Academic abuse occurs in educational institutions and involves the misuse of authority by educators, advisors, or administrators to harm students psychologically, academically, or professionally. Stonewalling abuse is a relational tactic used to control and punish through silence and emotional withdrawal. Cow abuse in dairy farm contexts raises questions about the ethical treatment of animals in industrial food systems, an area generating growing legal and regulatory attention.
Academic Abuse in Educational Settings
Academic abuse involves professors, supervisors, or institutional systems that exploit the power differential inherent in academic relationships. Graduate students are particularly vulnerable. A doctoral advisor who withholds resources, sabotages publication opportunities, spreads false professional information, or uses verbal humiliation to maintain control is engaging in academic abuse. The effects include delayed graduation, damaged career trajectories, mental health crises, and in documented cases, departure from academia entirely.

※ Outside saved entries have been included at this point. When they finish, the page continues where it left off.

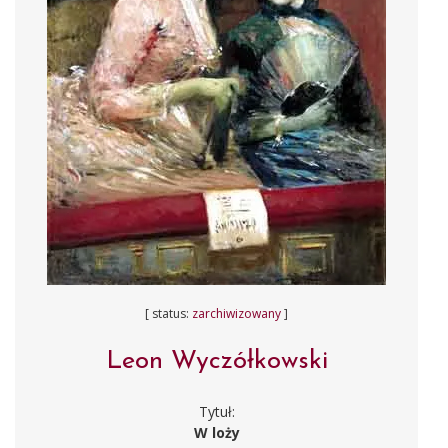
[ status:
zarchiwizowany
]
Leon Wyczółkowski
Tytuł:
W loży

Institutions are beginning to develop formal policies, but enforcement remains inconsistent. Most universities have Title IX offices that address certain forms of academic abuse involving gender, and some have begun extending similar protections to power-based abuse more broadly. Documenting incidents, consulting ombudspersons, and connecting with peer support networks are practical starting points for students experiencing this dynamic.
Stonewalling Abuse as a Control Tactic
Stonewalling abuse uses silence, withdrawal, and emotional unavailability as a weapon. In an intimate partnership, one person consistently refuses to communicate, dismisses the other’s concerns without engagement, or uses extended cold treatment as punishment after conflict. This differs from a person temporarily needing space to calm down; stonewalling abuse is a recurring pattern deployed to create helplessness and enforce compliance.

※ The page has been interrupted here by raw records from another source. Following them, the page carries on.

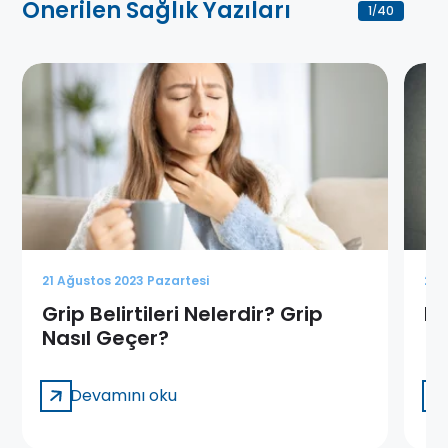
Önerilen Sağlık Yazıları
1
40
/
21 Ağustos 2023 Pazartesi
21 
Grip Belirtileri Nelerdir? Grip
De
Nasıl Geçer?
Devamını oku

The Gottman Institute’s research identifies stonewalling as one of the four relationship behaviors most predictive of eventual dissolution, alongside contempt, criticism, and defensiveness. Physiologically, stonewalling activates the same stress response as more visible forms of conflict. For the person on the receiving end, chronic stonewalling abuse produces anxiety, lowered self-worth, and a persistent sense that something is wrong but nothing is defined clearly enough to name or address.
Dairy Farm Abuse and the Treatment of Cows
Dairy cow abuse refers to conditions and practices in industrial dairy farming that cause physical suffering to cows. Documented issues include overcrowded conditions without adequate space for natural movement, routine procedures performed without anesthesia, separation of calves from mothers within hours of birth, and physical striking or prodding. Dairy farm abuse has been documented through undercover investigations by animal welfare organizations, producing footage that prompted consumer awareness campaigns and some legislative responses.

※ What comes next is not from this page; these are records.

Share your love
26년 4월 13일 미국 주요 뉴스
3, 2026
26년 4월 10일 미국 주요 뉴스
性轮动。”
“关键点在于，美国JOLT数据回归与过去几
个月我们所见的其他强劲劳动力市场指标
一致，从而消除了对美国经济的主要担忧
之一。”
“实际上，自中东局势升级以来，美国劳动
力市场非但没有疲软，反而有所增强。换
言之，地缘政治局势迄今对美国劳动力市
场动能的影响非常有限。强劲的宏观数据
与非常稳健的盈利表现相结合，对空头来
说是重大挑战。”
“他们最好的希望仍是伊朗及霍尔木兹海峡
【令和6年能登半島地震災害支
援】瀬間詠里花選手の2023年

Cow abuse in intensive operations exists on a spectrum: some practices are industry-standard while others violate existing animal cruelty statutes. Several states have enacted Ag-Gag laws that restrict documentation of conditions inside agricultural facilities, which has created legal disputes over the balance between transparency and property rights. Consumer pressure, certification standards like Certified Humane, and regulatory reform are the primary levers for reducing dairy farm abuse.
Bottom line: academic abuse, stonewalling abuse, and dairy cow abuse each represent forms of harm that deserve clear-eyed examination. Naming these patterns accurately is the first step toward addressing them. Whether the harm occurs in a classroom, a relationship, or a farm, understanding what constitutes abusive treatment creates the foundation for accountability and change.